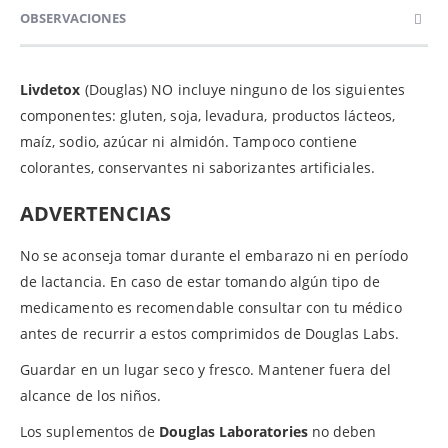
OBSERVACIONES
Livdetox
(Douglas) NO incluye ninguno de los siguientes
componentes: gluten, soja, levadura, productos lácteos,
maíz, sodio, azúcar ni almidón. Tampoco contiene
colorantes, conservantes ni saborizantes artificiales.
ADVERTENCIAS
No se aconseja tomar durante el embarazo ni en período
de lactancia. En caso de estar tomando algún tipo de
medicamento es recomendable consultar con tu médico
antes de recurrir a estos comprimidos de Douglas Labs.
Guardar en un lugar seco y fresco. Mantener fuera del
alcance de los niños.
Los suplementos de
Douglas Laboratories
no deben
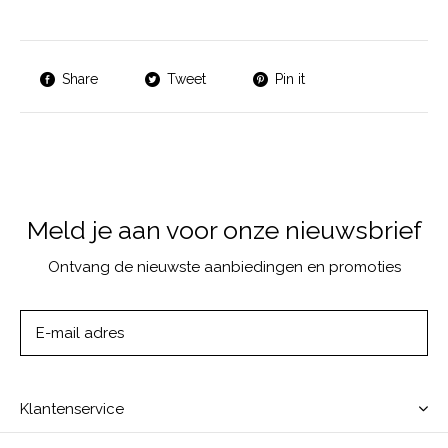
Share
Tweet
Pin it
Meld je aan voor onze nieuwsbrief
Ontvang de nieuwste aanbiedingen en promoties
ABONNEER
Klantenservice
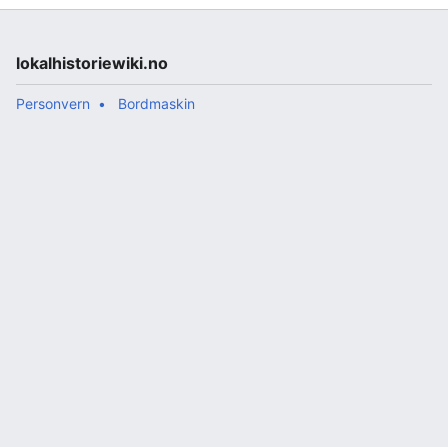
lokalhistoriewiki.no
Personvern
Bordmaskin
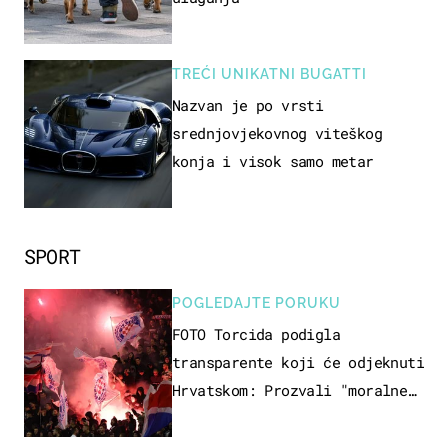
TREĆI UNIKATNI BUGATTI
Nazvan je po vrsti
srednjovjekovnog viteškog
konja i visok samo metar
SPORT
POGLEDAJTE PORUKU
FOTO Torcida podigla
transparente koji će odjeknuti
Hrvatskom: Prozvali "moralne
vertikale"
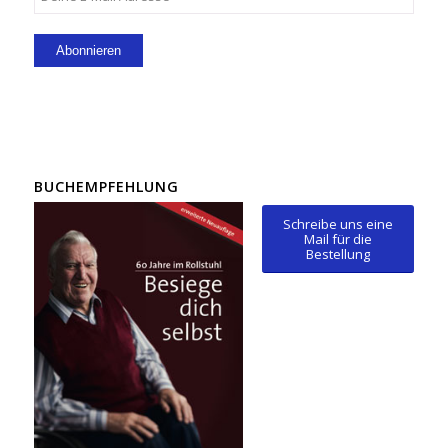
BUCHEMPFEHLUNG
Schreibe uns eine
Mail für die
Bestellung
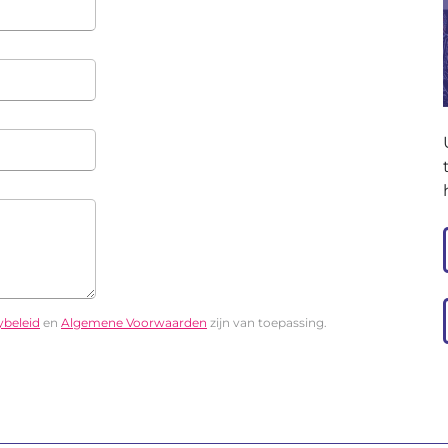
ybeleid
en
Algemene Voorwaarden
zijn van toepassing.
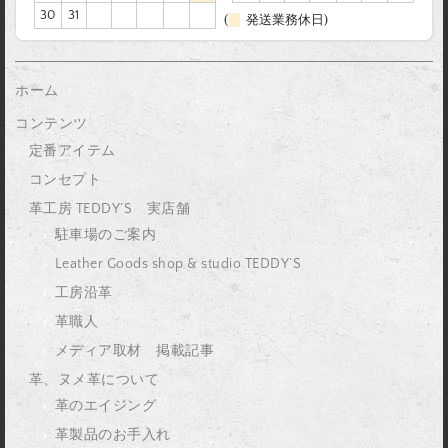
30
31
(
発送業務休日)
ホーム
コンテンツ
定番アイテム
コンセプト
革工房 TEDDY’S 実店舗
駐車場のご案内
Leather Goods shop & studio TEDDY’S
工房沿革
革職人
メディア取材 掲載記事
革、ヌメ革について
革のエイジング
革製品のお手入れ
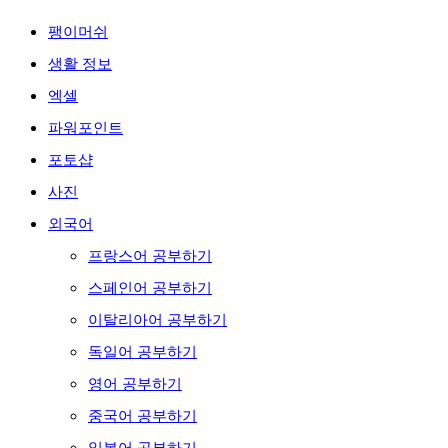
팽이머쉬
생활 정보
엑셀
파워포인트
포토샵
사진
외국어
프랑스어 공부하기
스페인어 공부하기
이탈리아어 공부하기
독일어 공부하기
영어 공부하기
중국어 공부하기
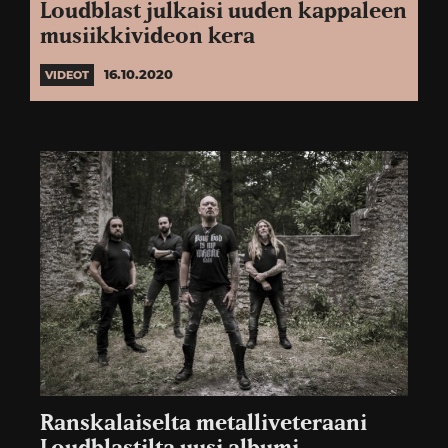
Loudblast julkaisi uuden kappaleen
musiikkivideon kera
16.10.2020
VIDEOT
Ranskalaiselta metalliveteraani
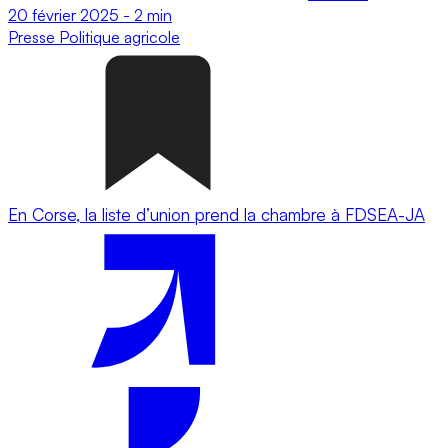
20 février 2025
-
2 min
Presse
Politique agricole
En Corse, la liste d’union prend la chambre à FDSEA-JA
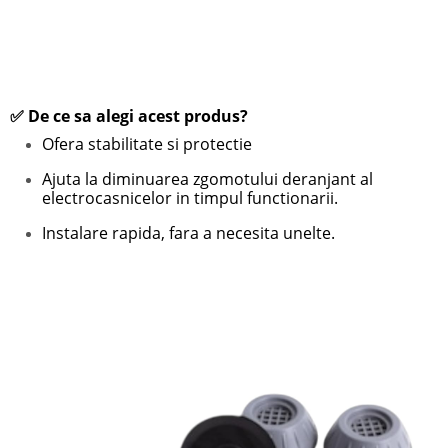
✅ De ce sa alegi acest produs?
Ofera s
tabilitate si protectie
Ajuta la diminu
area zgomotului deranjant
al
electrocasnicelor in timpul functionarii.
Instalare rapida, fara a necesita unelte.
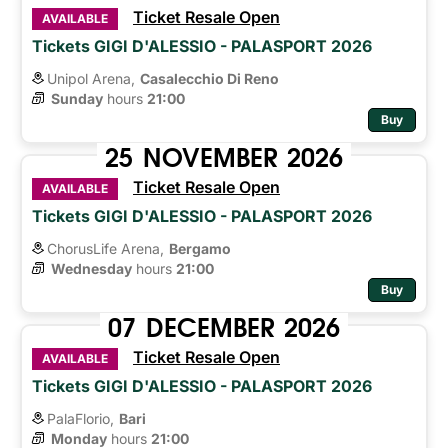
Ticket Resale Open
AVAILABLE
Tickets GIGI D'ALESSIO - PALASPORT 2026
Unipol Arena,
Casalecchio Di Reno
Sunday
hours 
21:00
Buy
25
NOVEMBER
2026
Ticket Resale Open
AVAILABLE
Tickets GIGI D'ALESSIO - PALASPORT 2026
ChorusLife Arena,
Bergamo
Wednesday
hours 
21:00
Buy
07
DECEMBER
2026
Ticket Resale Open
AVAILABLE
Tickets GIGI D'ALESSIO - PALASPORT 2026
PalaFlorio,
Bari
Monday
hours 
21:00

######

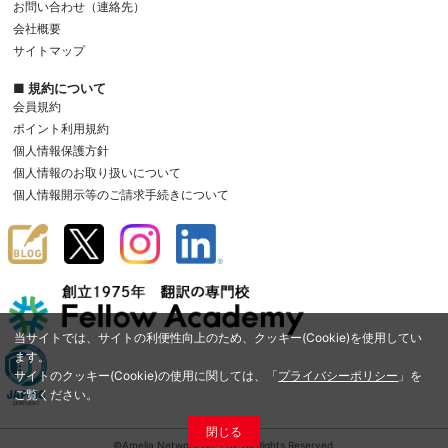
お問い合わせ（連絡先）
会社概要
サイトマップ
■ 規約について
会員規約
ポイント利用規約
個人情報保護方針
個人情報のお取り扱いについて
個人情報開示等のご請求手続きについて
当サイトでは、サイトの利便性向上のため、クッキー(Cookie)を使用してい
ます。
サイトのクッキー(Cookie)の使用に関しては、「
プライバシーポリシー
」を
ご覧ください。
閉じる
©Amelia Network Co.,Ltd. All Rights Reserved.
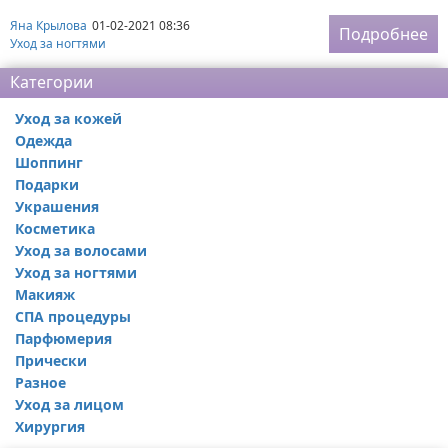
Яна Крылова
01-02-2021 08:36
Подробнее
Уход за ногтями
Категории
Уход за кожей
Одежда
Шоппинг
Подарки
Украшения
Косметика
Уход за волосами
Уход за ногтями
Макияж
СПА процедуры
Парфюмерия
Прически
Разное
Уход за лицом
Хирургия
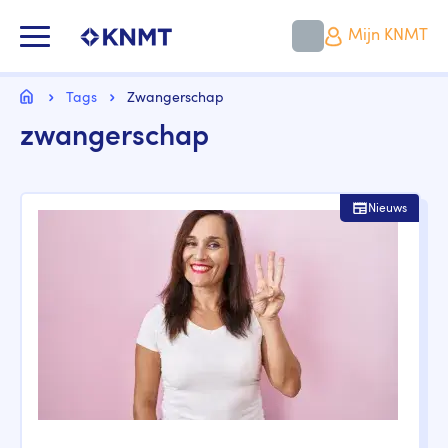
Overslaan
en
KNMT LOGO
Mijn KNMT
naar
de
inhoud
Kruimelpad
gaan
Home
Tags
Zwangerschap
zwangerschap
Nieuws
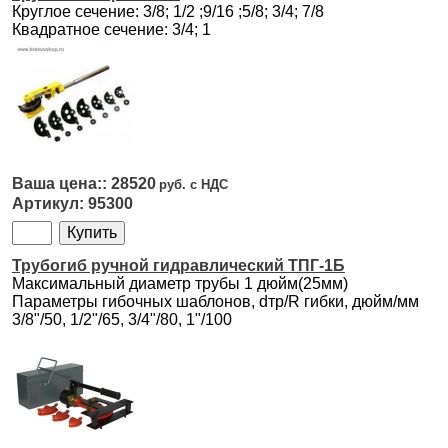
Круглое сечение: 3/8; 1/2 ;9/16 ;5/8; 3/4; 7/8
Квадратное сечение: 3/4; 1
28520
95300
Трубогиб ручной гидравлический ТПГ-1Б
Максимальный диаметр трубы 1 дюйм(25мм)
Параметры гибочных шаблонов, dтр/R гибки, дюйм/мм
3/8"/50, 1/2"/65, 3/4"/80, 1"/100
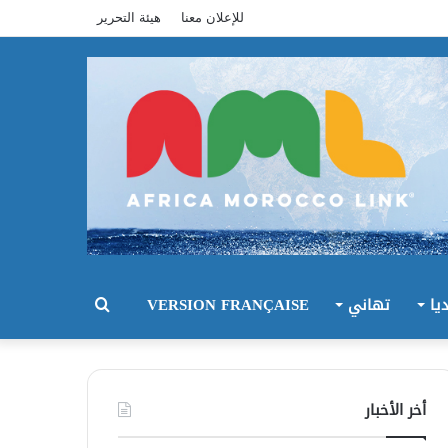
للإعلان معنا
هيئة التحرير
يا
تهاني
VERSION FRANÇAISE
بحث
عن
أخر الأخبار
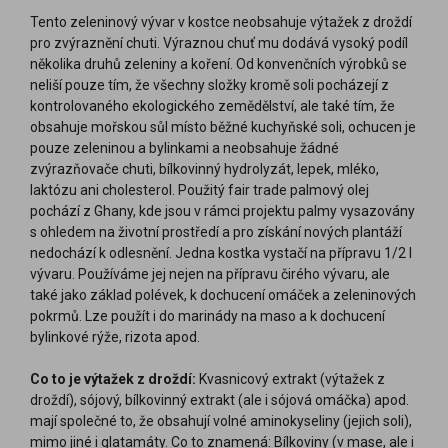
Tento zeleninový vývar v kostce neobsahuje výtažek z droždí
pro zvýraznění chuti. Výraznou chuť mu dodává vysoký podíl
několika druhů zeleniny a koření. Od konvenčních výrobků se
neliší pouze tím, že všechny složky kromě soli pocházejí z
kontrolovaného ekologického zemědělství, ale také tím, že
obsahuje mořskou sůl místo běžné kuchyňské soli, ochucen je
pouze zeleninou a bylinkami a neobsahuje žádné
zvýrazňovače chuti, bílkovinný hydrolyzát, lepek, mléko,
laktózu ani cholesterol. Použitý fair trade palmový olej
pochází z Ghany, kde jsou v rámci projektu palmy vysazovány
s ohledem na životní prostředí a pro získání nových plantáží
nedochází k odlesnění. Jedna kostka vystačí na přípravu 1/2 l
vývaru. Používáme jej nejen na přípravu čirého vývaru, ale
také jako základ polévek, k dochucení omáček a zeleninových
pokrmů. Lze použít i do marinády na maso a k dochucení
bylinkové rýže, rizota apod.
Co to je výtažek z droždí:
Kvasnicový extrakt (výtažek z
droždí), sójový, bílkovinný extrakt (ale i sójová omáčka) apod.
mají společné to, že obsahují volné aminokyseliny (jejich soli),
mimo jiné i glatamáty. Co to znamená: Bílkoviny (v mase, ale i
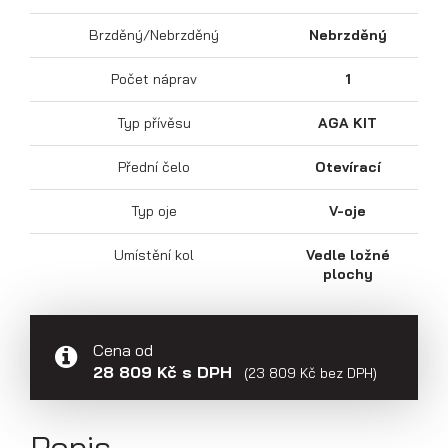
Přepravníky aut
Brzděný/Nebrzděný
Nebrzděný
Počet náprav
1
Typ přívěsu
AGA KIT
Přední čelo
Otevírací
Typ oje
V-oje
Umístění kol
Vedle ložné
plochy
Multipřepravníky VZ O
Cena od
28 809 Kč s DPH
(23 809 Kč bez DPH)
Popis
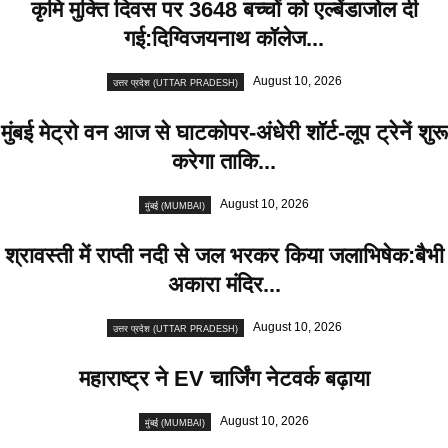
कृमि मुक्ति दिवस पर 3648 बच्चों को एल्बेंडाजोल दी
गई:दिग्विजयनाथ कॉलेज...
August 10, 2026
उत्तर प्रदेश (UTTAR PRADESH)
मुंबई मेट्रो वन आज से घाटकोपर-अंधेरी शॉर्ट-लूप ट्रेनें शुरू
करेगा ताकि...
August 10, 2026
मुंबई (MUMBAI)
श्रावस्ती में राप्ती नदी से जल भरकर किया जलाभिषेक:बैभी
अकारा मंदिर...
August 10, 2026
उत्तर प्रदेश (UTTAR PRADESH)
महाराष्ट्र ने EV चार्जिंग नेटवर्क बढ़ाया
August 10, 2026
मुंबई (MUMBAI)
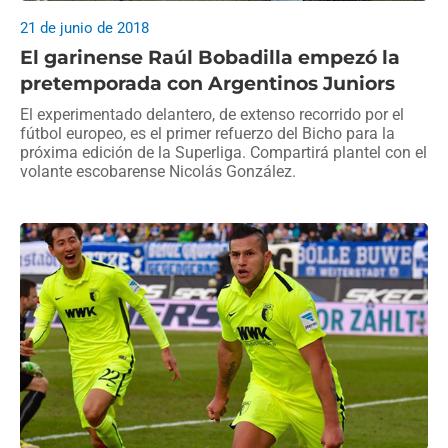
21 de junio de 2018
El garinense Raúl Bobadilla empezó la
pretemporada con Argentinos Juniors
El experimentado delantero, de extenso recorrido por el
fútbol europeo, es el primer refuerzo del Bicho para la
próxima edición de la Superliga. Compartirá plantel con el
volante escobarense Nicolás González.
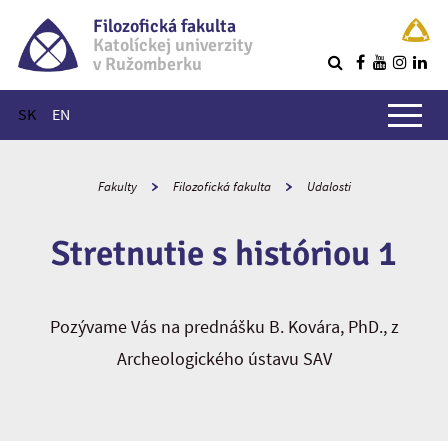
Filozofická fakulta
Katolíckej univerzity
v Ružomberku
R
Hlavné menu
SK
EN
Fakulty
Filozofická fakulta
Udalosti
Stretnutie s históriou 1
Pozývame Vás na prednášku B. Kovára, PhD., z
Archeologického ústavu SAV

######

§ Your assignment
Would you restate, exactly and with no pictures, the lines of the entries above from the one containing "Typ přívěsu" through the one containing "श्रावस्ती में राप्ती"?

§ Finished task
Typ přívěsu
AGA KIT
Přední čelo
Otevírací
Typ oje
V-oje
Umístění kol
Vedle ložné
plochy
Multipřepravníky VZ O
Cena od
28 809 Kč s DPH
(23 809 Kč bez DPH)
Popis
कृमि मुक्ति दिवस पर 3648 बच्चों को एल्बेंडाजोल दी
गई:दिग्विजयनाथ कॉलेज...
August 10, 2026
उत्तर प्रदेश (UTTAR PRADESH)
मुंबई मेट्रो वन आज से घाटकोपर-अंधेरी शॉर्ट-लूप ट्रेनें शुरू
करेगा ताकि...
August 10, 2026
मुंबई (MUMBAI)
श्रावस्ती में राप्ती नदी से जल भरकर किया जलाभिषेक:बैभी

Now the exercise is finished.